--- Work order ---
Once you find the line with "delicado aroma. O vermute Cortezano, da CRS" in the entries below, return exactly every line from it through the line with "incarnent la tendance du".

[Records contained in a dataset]
⟨
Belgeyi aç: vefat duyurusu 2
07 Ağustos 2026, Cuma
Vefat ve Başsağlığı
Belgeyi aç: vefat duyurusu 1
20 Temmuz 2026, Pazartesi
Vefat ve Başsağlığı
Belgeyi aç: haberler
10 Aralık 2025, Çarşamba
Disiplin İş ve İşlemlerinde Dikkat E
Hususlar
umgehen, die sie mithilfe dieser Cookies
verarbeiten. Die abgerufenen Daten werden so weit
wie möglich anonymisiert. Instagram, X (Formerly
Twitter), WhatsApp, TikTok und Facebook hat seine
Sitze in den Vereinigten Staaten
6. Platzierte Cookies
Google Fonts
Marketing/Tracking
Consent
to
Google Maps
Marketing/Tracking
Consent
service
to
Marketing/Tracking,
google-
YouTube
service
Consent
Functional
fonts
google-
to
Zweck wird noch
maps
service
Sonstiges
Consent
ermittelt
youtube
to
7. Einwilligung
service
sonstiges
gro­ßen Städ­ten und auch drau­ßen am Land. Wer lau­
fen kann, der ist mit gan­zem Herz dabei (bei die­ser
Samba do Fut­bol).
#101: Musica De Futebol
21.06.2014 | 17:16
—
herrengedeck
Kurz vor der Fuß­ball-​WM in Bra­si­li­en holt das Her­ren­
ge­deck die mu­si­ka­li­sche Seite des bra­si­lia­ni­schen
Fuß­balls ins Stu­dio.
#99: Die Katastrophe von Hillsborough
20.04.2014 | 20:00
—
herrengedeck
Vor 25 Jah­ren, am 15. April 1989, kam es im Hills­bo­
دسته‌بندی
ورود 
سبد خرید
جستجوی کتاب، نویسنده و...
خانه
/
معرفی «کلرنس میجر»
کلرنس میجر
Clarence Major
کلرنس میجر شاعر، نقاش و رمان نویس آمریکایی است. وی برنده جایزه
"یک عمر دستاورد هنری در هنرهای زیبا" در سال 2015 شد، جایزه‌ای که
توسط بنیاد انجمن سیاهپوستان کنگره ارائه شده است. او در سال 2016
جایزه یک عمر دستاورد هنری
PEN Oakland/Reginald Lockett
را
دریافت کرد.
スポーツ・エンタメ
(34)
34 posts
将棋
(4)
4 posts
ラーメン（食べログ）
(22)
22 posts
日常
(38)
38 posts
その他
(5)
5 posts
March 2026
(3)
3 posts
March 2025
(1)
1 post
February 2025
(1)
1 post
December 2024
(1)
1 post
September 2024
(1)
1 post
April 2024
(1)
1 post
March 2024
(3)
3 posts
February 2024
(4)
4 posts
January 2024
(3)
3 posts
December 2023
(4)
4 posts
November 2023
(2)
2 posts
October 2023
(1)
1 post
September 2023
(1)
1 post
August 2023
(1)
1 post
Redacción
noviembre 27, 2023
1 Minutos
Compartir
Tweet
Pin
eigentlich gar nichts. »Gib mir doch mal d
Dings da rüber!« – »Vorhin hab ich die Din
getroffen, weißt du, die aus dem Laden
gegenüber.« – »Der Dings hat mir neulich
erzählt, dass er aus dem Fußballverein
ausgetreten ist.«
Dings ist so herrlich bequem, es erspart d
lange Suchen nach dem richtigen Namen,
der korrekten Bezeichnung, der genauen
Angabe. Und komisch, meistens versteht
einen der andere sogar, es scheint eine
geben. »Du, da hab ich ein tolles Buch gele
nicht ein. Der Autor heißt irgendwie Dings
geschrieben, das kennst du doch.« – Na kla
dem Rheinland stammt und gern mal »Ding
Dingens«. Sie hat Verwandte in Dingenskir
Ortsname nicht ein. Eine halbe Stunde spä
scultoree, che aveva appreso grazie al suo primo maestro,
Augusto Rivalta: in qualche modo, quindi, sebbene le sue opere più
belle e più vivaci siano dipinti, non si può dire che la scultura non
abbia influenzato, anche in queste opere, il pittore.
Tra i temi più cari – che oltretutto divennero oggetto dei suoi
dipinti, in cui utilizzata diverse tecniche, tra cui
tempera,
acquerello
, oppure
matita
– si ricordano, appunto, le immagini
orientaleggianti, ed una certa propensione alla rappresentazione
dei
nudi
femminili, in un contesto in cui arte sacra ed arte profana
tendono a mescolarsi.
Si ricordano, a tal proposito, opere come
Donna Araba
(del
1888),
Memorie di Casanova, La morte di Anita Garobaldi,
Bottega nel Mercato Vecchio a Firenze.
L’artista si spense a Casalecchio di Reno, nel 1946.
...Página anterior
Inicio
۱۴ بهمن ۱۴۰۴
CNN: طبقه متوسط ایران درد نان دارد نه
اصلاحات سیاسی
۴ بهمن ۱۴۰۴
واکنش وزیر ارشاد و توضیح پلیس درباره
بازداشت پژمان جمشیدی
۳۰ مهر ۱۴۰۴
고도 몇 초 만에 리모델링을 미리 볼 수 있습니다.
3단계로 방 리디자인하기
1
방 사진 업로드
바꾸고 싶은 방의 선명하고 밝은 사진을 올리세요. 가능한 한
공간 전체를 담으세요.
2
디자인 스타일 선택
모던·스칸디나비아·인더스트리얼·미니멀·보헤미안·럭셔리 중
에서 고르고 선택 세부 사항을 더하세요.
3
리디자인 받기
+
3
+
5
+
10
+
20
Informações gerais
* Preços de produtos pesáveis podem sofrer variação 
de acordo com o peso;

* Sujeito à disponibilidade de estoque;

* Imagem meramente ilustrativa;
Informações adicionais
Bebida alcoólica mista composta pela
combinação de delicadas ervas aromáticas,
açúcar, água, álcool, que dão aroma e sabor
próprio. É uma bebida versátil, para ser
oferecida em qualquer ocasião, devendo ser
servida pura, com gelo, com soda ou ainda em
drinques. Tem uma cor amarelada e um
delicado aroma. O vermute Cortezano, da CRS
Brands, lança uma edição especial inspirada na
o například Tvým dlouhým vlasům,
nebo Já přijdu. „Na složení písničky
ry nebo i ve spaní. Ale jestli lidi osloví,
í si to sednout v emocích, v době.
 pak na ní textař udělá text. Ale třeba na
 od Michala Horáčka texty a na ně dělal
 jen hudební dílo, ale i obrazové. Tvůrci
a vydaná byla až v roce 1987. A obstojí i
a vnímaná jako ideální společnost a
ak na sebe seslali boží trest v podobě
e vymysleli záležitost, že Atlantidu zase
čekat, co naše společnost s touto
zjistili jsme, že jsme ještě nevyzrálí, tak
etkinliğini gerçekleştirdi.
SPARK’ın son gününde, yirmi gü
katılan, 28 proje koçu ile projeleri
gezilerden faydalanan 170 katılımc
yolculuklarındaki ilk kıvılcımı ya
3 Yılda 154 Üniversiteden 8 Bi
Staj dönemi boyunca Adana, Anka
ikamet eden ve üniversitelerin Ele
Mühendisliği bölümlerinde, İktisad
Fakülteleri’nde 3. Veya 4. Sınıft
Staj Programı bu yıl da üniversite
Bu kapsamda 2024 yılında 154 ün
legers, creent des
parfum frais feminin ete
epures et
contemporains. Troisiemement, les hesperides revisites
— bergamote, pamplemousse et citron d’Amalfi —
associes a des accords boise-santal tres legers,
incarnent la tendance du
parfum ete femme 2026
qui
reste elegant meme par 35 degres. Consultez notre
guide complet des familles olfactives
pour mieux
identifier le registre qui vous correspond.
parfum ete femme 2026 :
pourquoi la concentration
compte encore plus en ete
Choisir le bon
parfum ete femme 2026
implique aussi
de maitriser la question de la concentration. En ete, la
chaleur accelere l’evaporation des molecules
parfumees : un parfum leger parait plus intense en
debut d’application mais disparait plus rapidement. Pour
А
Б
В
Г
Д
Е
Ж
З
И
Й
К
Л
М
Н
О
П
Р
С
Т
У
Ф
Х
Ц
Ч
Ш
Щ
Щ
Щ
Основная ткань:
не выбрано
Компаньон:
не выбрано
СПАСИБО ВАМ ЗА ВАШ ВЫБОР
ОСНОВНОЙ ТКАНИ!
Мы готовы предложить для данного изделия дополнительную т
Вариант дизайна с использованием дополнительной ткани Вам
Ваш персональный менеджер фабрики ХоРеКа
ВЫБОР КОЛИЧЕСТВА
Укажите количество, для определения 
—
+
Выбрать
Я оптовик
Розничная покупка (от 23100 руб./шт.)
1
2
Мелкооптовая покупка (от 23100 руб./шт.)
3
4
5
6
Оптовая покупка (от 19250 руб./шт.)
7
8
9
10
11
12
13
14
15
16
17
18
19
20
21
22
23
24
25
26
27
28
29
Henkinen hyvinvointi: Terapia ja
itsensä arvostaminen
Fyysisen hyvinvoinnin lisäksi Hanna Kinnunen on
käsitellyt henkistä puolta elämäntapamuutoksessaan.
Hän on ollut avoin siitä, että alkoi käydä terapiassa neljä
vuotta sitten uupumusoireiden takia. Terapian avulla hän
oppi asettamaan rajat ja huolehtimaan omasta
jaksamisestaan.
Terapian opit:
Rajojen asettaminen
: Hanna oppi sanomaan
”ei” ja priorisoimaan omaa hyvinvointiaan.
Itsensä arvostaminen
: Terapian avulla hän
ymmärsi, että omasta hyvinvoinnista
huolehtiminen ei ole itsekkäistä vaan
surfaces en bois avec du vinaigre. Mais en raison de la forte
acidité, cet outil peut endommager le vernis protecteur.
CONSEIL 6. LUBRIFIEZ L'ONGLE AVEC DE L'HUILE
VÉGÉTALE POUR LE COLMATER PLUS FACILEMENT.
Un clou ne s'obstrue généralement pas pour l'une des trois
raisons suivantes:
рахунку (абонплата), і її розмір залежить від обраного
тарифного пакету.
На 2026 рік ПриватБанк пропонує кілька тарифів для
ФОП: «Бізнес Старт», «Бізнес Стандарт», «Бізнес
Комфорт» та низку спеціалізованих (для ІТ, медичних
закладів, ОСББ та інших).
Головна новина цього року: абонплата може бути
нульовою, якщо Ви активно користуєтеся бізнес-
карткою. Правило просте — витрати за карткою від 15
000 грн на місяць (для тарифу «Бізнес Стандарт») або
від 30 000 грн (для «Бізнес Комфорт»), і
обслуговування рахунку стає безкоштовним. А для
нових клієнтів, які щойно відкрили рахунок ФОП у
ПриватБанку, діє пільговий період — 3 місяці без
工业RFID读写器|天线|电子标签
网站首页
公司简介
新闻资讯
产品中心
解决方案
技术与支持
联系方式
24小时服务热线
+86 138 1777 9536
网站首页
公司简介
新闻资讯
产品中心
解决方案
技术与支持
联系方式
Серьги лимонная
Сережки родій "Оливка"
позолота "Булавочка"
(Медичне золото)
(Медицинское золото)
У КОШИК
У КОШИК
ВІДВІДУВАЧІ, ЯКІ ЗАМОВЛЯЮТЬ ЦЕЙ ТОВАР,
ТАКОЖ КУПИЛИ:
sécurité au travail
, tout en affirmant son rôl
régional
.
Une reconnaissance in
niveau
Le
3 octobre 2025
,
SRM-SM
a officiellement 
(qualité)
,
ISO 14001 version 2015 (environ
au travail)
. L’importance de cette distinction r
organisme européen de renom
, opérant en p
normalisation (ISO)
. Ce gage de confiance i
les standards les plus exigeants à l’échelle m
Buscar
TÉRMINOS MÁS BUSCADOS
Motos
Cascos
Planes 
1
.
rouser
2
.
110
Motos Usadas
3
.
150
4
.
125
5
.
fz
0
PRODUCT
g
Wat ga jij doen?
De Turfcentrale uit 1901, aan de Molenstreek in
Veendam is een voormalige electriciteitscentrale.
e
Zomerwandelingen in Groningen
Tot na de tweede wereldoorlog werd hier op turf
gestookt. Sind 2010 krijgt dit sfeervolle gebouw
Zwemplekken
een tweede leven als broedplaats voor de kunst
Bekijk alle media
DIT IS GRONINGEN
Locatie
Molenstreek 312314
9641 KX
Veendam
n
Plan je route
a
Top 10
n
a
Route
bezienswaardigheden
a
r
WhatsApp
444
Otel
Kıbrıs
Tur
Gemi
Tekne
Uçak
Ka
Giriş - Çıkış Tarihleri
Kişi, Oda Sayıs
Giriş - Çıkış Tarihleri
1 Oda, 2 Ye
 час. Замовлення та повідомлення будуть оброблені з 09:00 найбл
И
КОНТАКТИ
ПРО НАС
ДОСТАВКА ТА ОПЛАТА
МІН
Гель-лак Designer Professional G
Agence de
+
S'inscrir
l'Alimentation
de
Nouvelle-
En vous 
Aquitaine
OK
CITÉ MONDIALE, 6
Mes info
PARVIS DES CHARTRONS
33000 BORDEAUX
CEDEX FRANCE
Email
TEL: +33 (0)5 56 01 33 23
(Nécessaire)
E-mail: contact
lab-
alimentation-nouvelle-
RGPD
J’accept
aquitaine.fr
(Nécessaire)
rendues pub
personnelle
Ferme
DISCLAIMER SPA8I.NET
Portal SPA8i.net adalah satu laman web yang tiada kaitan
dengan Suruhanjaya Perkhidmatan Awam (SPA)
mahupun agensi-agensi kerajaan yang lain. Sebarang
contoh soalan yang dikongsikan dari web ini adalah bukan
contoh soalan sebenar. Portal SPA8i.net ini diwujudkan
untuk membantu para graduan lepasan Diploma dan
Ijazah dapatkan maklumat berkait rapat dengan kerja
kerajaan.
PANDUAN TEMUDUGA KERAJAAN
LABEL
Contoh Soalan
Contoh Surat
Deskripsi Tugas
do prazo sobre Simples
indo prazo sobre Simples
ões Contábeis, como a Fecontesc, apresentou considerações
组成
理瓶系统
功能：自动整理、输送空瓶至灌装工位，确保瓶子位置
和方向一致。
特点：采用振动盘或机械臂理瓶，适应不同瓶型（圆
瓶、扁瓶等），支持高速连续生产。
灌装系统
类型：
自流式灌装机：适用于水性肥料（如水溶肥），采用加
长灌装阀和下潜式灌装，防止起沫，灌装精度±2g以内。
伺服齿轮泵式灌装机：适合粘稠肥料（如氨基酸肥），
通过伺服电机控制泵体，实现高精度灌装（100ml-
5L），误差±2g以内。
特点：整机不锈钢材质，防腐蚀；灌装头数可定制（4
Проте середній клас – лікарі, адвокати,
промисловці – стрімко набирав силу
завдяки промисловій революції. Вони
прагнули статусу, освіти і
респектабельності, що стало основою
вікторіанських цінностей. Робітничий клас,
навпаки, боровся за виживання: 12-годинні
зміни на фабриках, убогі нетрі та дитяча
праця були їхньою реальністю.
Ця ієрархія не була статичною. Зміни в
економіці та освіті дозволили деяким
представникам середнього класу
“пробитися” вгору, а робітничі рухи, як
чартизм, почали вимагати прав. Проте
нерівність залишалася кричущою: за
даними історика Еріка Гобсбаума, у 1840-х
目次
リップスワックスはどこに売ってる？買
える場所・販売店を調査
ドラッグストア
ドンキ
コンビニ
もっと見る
⟩
--- Written solution ---
delicado aroma. O vermute Cortezano, da CRS
Brands, lança uma edição especial inspirada na
o například Tvým dlouhým vlasům,
nebo Já přijdu. „Na složení písničky
ry nebo i ve spaní. Ale jestli lidi osloví,
í si to sednout v emocích, v době.
 pak na ní textař udělá text. Ale třeba na
 od Michala Horáčka texty a na ně dělal
 jen hudební dílo, ale i obrazové. Tvůrci
a vydaná byla až v roce 1987. A obstojí i
a vnímaná jako ideální společnost a
ak na sebe seslali boží trest v podobě
e vymysleli záležitost, že Atlantidu zase
čekat, co naše společnost s touto
zjistili jsme, že jsme ještě nevyzrálí, tak
etkinliğini gerçekleştirdi.
SPARK’ın son gününde, yirmi gü
katılan, 28 proje koçu ile projeleri
gezilerden faydalanan 170 katılımc
yolculuklarındaki ilk kıvılcımı ya
3 Yılda 154 Üniversiteden 8 Bi
Staj dönemi boyunca Adana, Anka
ikamet eden ve üniversitelerin Ele
Mühendisliği bölümlerinde, İktisad
Fakülteleri’nde 3. Veya 4. Sınıft
Staj Programı bu yıl da üniversite
Bu kapsamda 2024 yılında 154 ün
legers, creent des
parfum frais feminin ete
epures et
contemporains. Troisiemement, les hesperides revisites
— bergamote, pamplemousse et citron d’Amalfi —
associes a des accords boise-santal tres legers,
incarnent la tendance du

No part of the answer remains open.